DESCRIPTION OF THE TASK »
Search the material below for the word "dengan" and copy every line in which it occurs.

STORED DATA section start

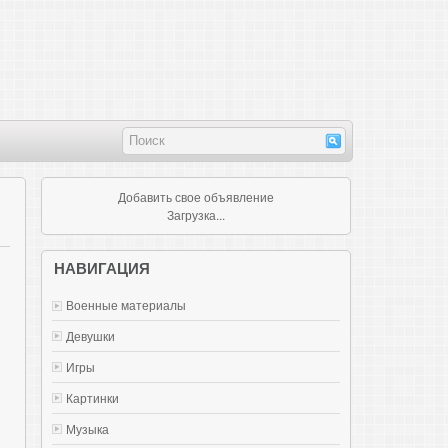
Добавить свое объявление
Загрузка...
НАВИГАЦИЯ
Военные материалы
Девушки
Игры
Картинки
Музыка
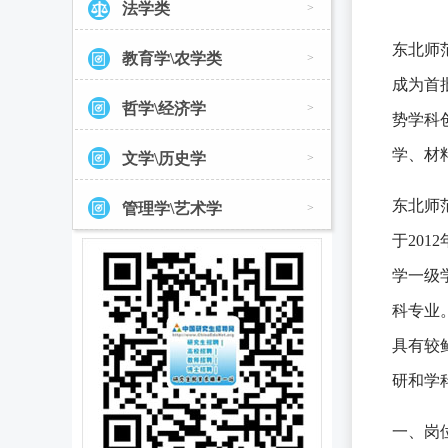
法学类
>
东北师范大
教育学\农学类
>
成为首批
哲学\经济学
>
势学科
学、材
文学\历史学
>
东北师
管理学\艺术学
>
于20
学一级
科专业
具有较
研和学
一、岗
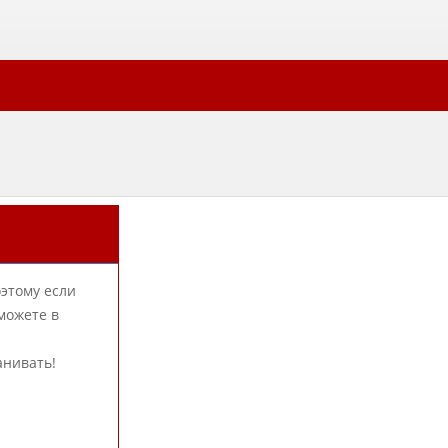
оэтому если
можете в
анивать!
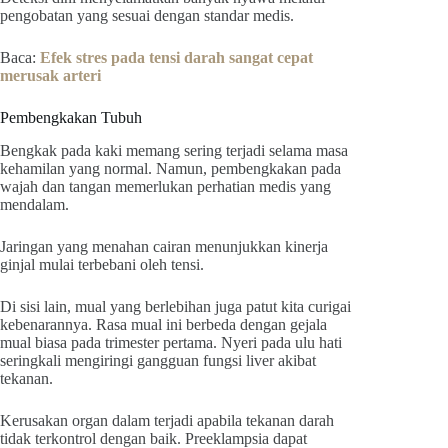
pengobatan yang sesuai dengan standar medis.
Baca:
Efek stres pada tensi darah sangat cepat
merusak arteri
Pembengkakan Tubuh
Bengkak pada kaki memang sering terjadi selama masa
kehamilan yang normal. Namun, pembengkakan pada
wajah dan tangan memerlukan perhatian medis yang
mendalam.
Jaringan yang menahan cairan menunjukkan kinerja
ginjal mulai terbebani oleh tensi.
Di sisi lain, mual yang berlebihan juga patut kita curigai
kebenarannya. Rasa mual ini berbeda dengan gejala
mual biasa pada trimester pertama. Nyeri pada ulu hati
seringkali mengiringi gangguan fungsi liver akibat
tekanan.
Kerusakan organ dalam terjadi apabila tekanan darah
tidak terkontrol dengan baik. Preeklampsia dapat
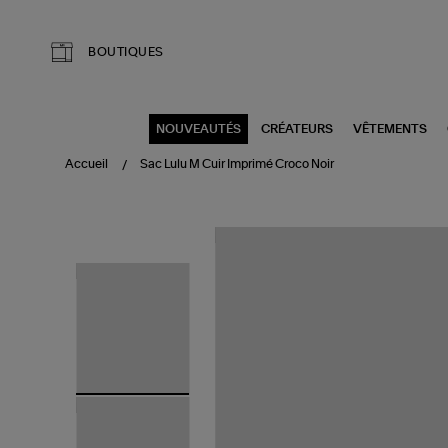
Aller au contenu principal
BOUTIQUES
NOUVEAUTÉS
CRÉATEURS
VÊTEMENTS
Accueil
Sac Lulu M Cuir Imprimé Croco Noir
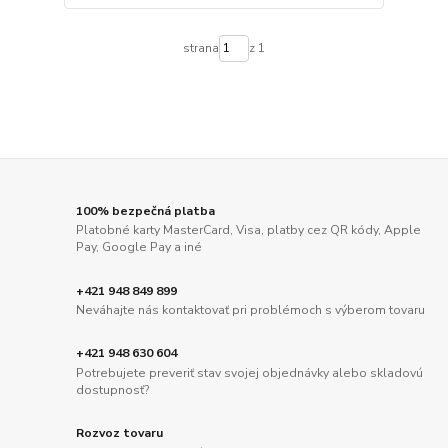
strana
z 1
100% bezpečná platba
Platobné karty MasterCard, Visa, platby cez QR kódy, Apple
Pay, Google Pay a iné
+421 948 849 899
Neváhajte nás kontaktovať pri problémoch s výberom tovaru
+421 948 630 604
Potrebujete preveriť stav svojej objednávky alebo skladovú
dostupnosť?
Rozvoz tovaru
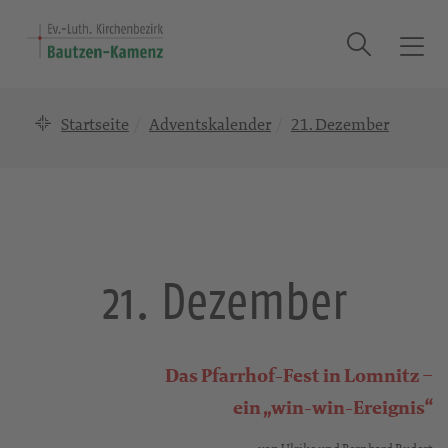
Suche
T
o
g
Startseite
Adventskalender
21. Dezember
g
l
e
n
a
v
i
21. Dezember
g
a
t
i
Das Pfarrhof-Fest in Lomnitz –
o
ein „win-win-Ereignis“
n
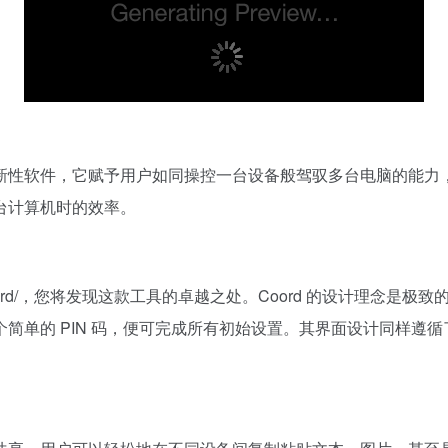
的革新性软件，它赋予用户如同操控一台设备般驾驭多台电脑的能
台计算机时的效率。
tware/zh/coord/，您将发现这款工具的卓越之处。Coord 的
简单的 PIN 码，便可完成所有初始设置。其界面设计同样遵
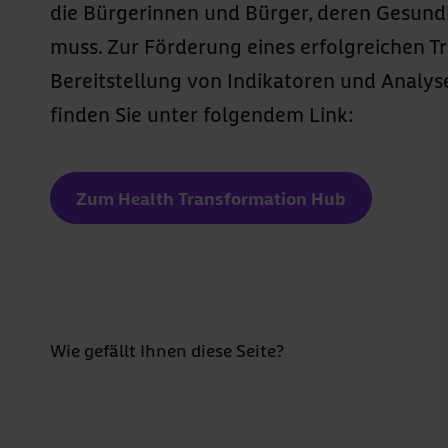
die Bürgerinnen und Bürger, deren Gesund
muss. Zur Förderung eines erfolgreichen T
Bereitstellung von Indikatoren und Anal
finden Sie unter folgendem Link:
Zum Health Transformation Hub
Bewertung 
5 Sterne
4 Sterne
3 Sterne
Wie gefällt Ihnen diese Seite?
2 Sterne
1 Stern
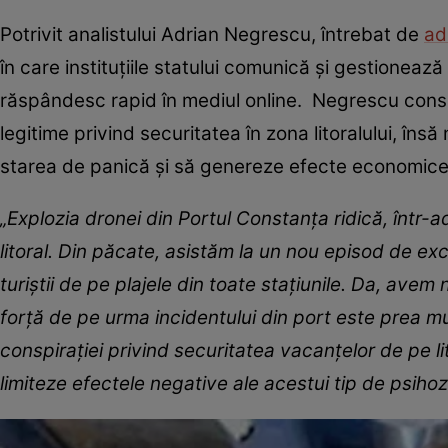
Potrivit analistului Adrian Negrescu, întrebat de
ad
în care instituţiile statului comunică şi gestionează s
răspândesc rapid în mediul online. Negrescu consid
legitime privind securitatea în zona litoralului, însă
starea de panică şi să genereze efecte economice
„Explozia dronei din Portul Constanţa ridică, într
litoral. Din păcate, asistăm la un nou episod de ex
turiştii de pe plajele din toate staţiunile. Da, ave
forţă de pe urma incidentului din port este prea mu
conspiraţiei privind securitatea vacanţelor de pe lit
limiteze efectele negative ale acestui tip de psiho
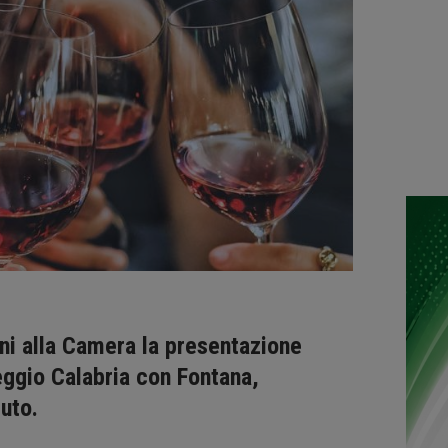
ani alla Camera la presentazione
Reggio Calabria con Fontana,
uto.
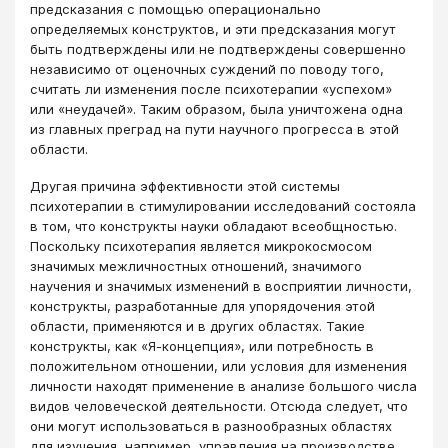
предсказания с помощью операционально
определяемых конструктов, и эти предсказания могут
быть подтверждены или не подтверждены совершенно
независимо от оценочных суждений по поводу того,
считать ли изменения после психотерапии «успехом»
или «неудачей». Таким образом, была уничтожена одна
из главных преград на пути научного прогресса в этой
области.
Другая причина эффективности этой системы
психотерапии в стимулировании исследований состояла
в том, что конструкты науки обладают всеобщностью.
Поскольку психотерапия является микрокосмосом
значимых межличностных отношений, значимого
научения и значимых изменений в восприятии личности,
конструкты, разработанные для упорядочения этой
области, применяются и в других областях. Такие
конструкты, как «Я-концепция», или потребность в
положительном отношении, или условия для изменения
личности находят применение в анализе большого числа
видов человеческой деятельности. Отсюда следует, что
они могут использоваться в разнообразных областях
для изучения, например, управления на производстве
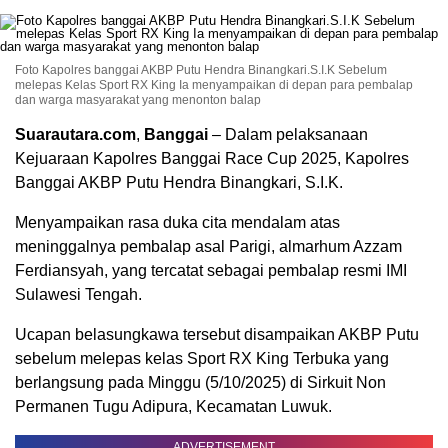
Foto Kapolres banggai AKBP Putu Hendra Binangkari.S.I.K Sebelum
melepas Kelas Sport RX King Ia menyampaikan di depan para pembalap
dan warga masyarakat yang menonton balap
Suarautara.com
,
Banggai
– Dalam pelaksanaan
Kejuaraan Kapolres Banggai Race Cup 2025, Kapolres
Banggai AKBP Putu Hendra Binangkari, S.I.K.
Menyampaikan rasa duka cita mendalam atas
meninggalnya pembalap asal Parigi, almarhum Azzam
Ferdiansyah, yang tercatat sebagai pembalap resmi IMI
Sulawesi Tengah.
Ucapan belasungkawa tersebut disampaikan AKBP Putu
sebelum melepas kelas Sport RX King Terbuka yang
berlangsung pada Minggu (5/10/2025) di Sirkuit Non
Permanen Tugu Adipura, Kecamatan Luwuk.
ADVERTISEMENT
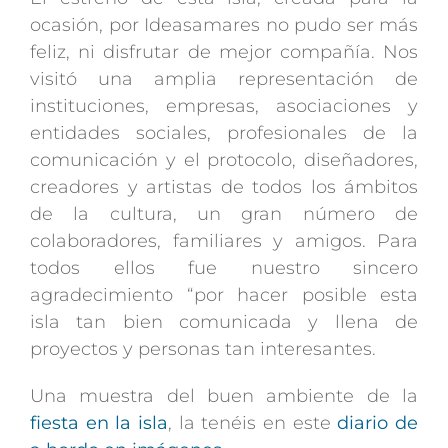
ocasión, por Ideasamares no pudo ser más
feliz, ni disfrutar de mejor compañía. Nos
visitó una amplia representación de
instituciones, empresas, asociaciones y
entidades sociales, profesionales de la
comunicación y el protocolo, diseñadores,
creadores y artistas de todos los ámbitos
de la cultura, un gran número de
colaboradores, familiares y amigos. Para
todos ellos fue nuestro sincero
agradecimiento “por hacer posible esta
isla tan bien comunicada y llena de
proyectos y personas tan interesantes.
Una muestra del buen ambiente de la
fiesta en la isla
, la tenéis en este
diario de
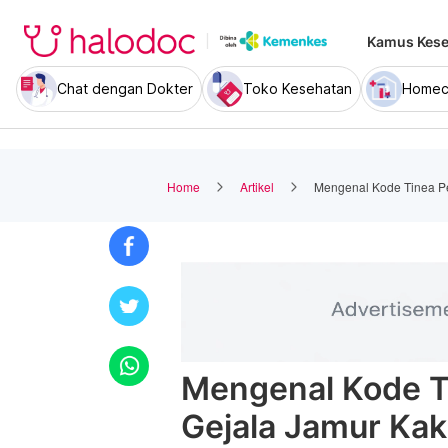
Kamus Kese
Chat dengan Dokter
Toko Kesehatan
Homec
Home
Artikel
Mengenal Kode Tinea Pe
Mengenal Kode T
Gejala Jamur Kak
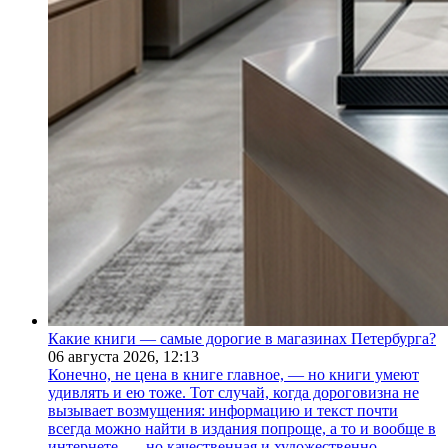
Какие книги — самые дорогие в магазинах Петербурга?
06 августа 2026,
12:13
Конечно, не цена в книге главное, — но книги умеют
удивлять и ею тоже. Тот случай, когда дороговизна не
вызывает возмущения: информацию и текст почти
всегда можно найти в издания попроще, а то и вообще в
интернете, — но качественная и художественно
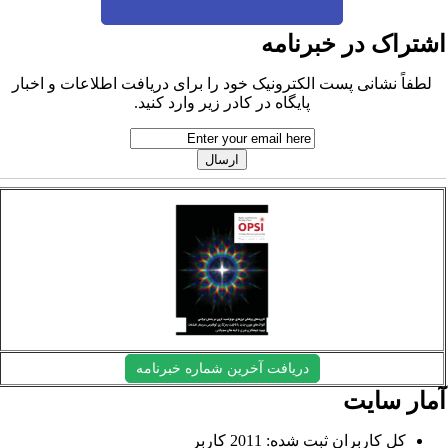
شتراک در خبرنامه
لطفاً نشانی پست الکترونیک خود را برای دریافت اطلاعات و اخبار
پایگاه در کادر زیر وارد کنید.
دریافت آخرین شماره خبرنامه
مار سایت
کل کاربران ثبت شده: 2011 کاربر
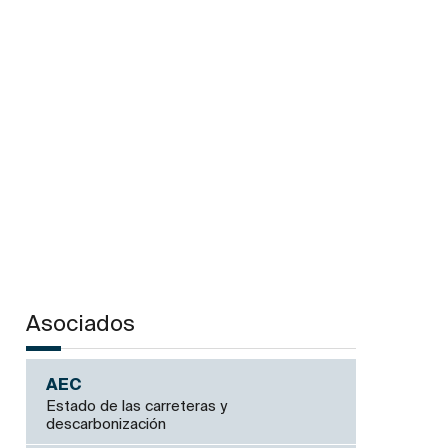
Asociados
AEC
Estado de las carreteras y
descarbonización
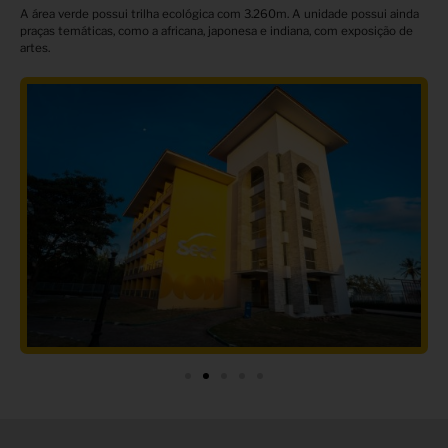
A área verde possui trilha ecológica com 3.260m. A unidade possui ainda
praças temáticas, como a africana, japonesa e indiana, com exposição de
artes.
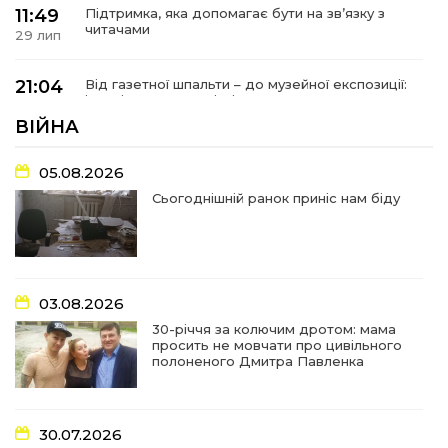
11:49
Підтримка, яка допомагає бути на зв’язку з
читачами
29 лип
21:04
Від газетної шпальти – до музейної експозиції:
історії Героїв Барвінківщини стали частиною
27 лип
літопису війни
ВІЙНА
17:18
У Барвінківській громаді вшанували людей
05.08.2026
найгуманнішої професії
27 лип
Сьогоднішній ранок приніс нам біду
16:29
Медики Барвінківської громади
вдосконалюють професійні навички
22 лип
03.08.2026
15:09
У Пригожому з дітьми та їх батьками
працювали фахівці благодійного фонду
22 лип
30-річчя за колючим дротом: мама
просить не мовчати про цивільного
полоненого Дмитра Павленка
07:17
“Мені й досі сниться син”: чотири роки світлої
пам`яті Олександра Шинкаря
21 лип
30.07.2026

STORED DATA section end

SOLVED PROBLEM »
pengobatan yang sesuai dengan standar medis.
kebenarannya. Rasa mual ini berbeda dengan gejala
tidak terkontrol dengan baik. Preeklampsia dapat
Chat dengan Dokter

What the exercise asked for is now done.